The paintings on display are populated by disturbing figures, distorted bodies, and ambiguous interiors. While echoes of Surrealism are evident, they are stripped of dreamlike softness and replaced by a dense, almost claustrophobic tension. Painting becomes an emotional field, where color operates as psychological matter. The watercolors — often monochrome or dominated by deep reds, nocturnal blues, and sudden flashes of yellow — intensify this introspective atmosphere. Presented in frames designed by Lynch himself, they suggest that even the exhibition apparatus is part of the artwork, reinforcing the idea of a total visual experience.
Breaking the two-dimensional rhythm of the works on paper and canvas are three vertical lamp sculptures made of steel, resin, plexiglass, plaster, and wood. Hovering between design object and theatrical device, they introduce a strong physical presence into the gallery space. The light they emit feels artificial and unsettling, recalling the suspended interiors and charged environments that populate Lynch’s films. Here sculpture functions as an emotional machine — a three-dimensional extension of his visual language.
A key section of the exhibition is devoted to the Factory Photographs, a series of images Lynch took in Berlin in 1999. Chimneys, abandoned factories, broken windows, and obsolete machinery become the subjects of a photographic investigation that goes far beyond urban documentation.

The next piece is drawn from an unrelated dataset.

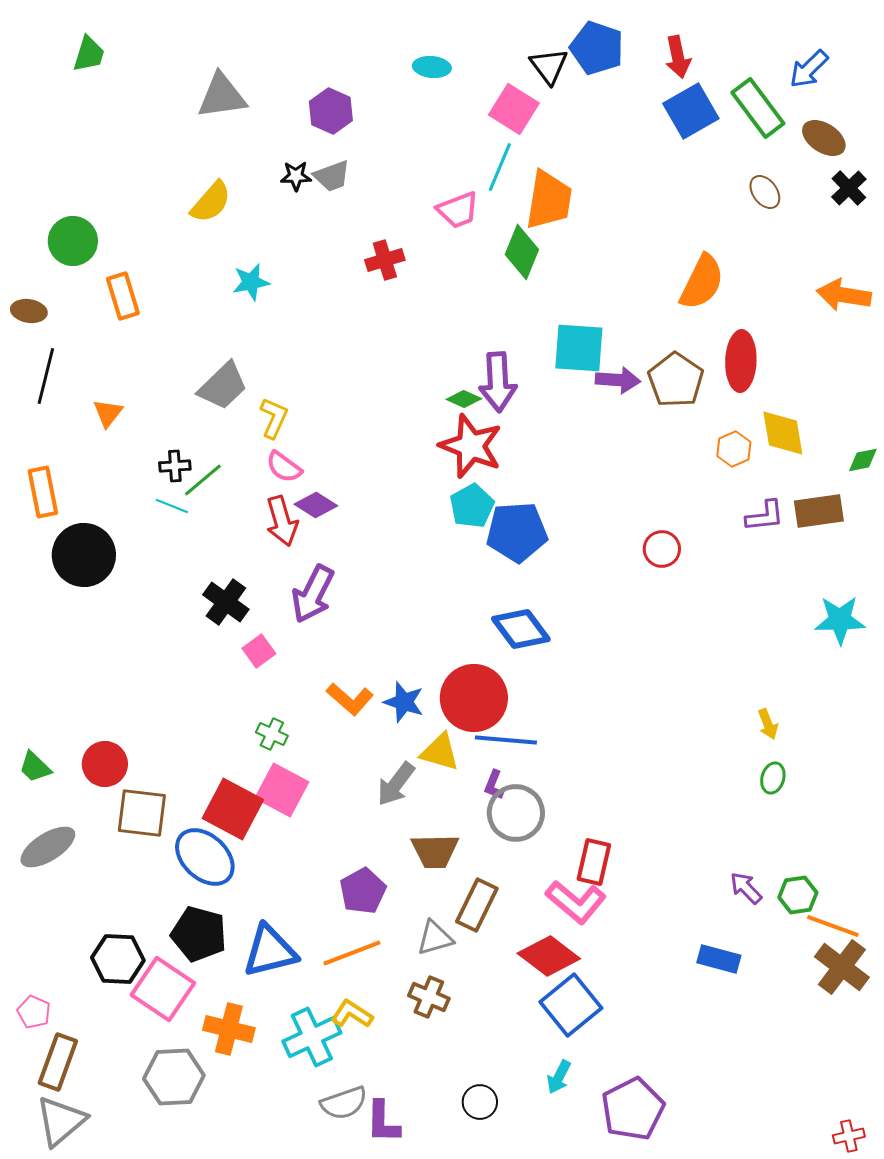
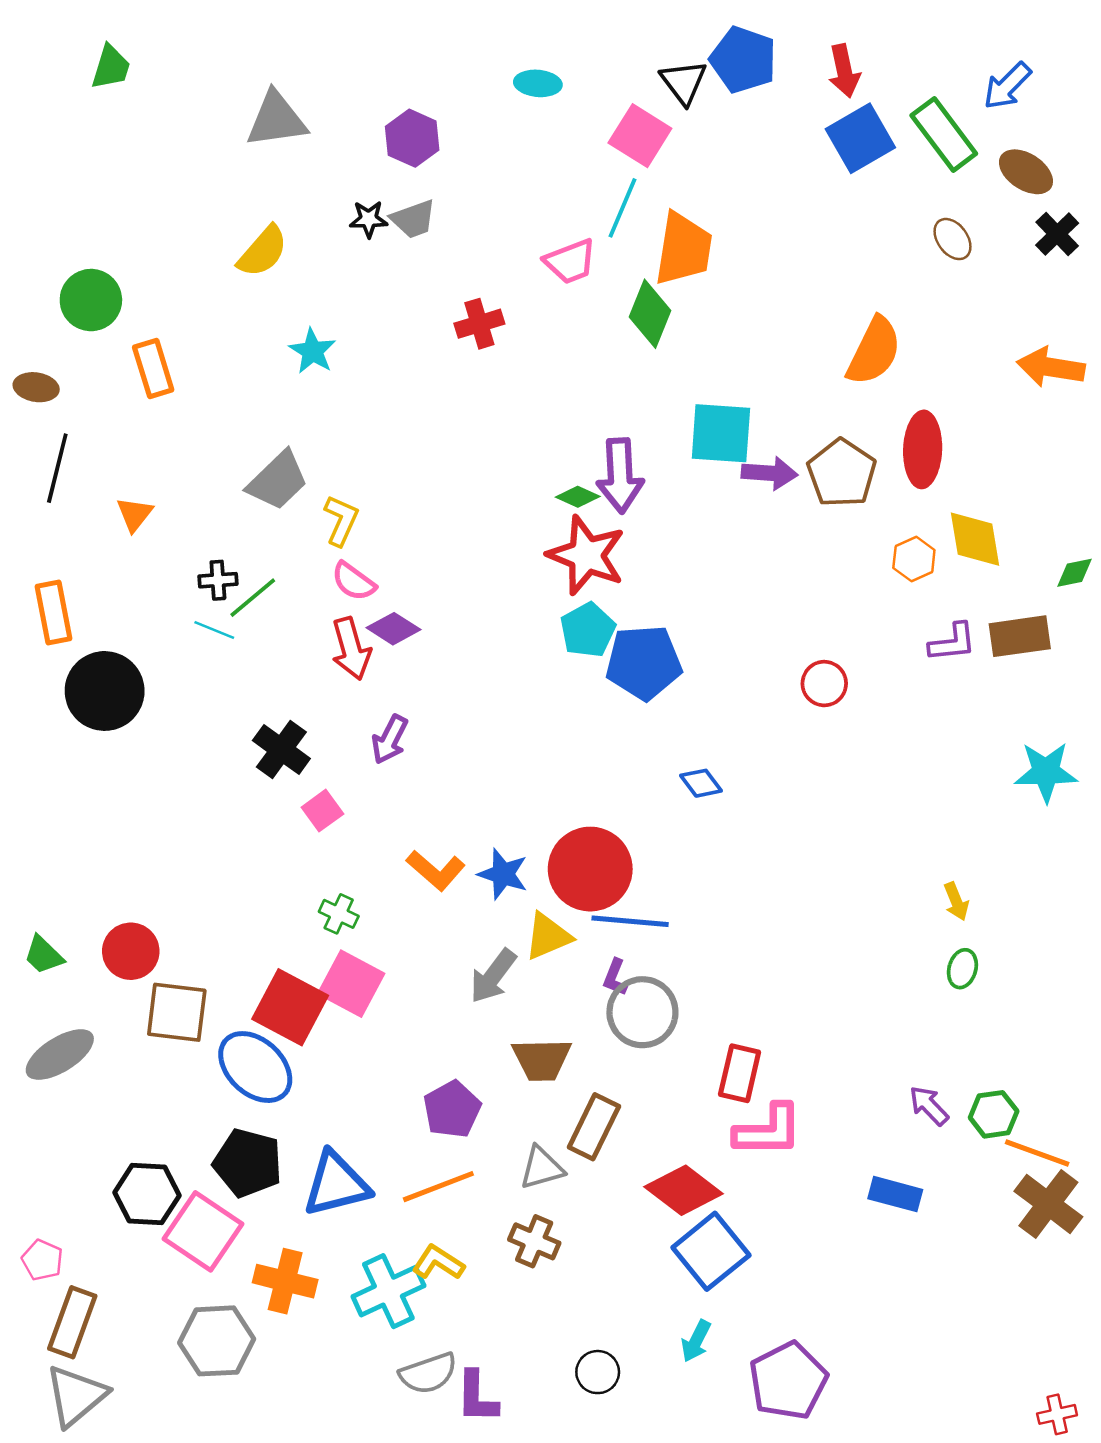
cyan star: (251, 282) -> (313, 351), turned -30
purple arrow: (313, 594) -> (390, 740), size x0.7
blue diamond: (521, 629) -> (701, 783), moved, size x0.6
yellow triangle: (440, 752) -> (548, 936), turned -39
pink L-shape: (576, 902) -> (768, 1131), moved, turned -40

What draws Lynch in is the emotional aura of these places, their degraded beauty, their ability to condense memory and unease. These industrial ruins are transformed into inner landscapes, psychic surfaces projected onto the city.
It is no coincidence that Berlin reappears as a backdrop. Marked by deep historical layers and suspended between industrial legacy and cultural reinvention, the city has long represented an affinity for Lynch — a territory where residue and transformation coexist naturally. Viewed today, these photographs also read as an emotional map of post-industrial Europe, filtered through the gaze of an artist fascinated by the architectures of the subconscious.
Lynch’s career as a visual artist is extensive and well established: from his solo show at Leo Castelli Gallery in 1989 to the major retrospective The Air Is on Fire at Fondation Cartier in 2007, which later traveled to Milan, Moscow, and Copenhagen; and from there to Someone Is in My House at the Bonnefanten Museum in Maastricht in 2018, the most comprehensive presentation of his work to date, featuring over 500 pieces. The Pace Berlin exhibition enters this lineage with a more intimate scale, offering a less monumental and more material-focused portrait of Lynch — one centered on process, texture, and the fragility of making.
Within this exhibition, painting, photography, sculpture, and moving image exist without hierarchy, forming a cohesive portrait of an artist who has always approached art as a space of inner exploration. Rather than celebrating the myth of the filmmaker, the Berlin show foregrounds Lynch’s quiet labor as a visual artist: a continuous investigation into the shadow zones of perception, where each work becomes a threshold between what is seen and what remains hidden.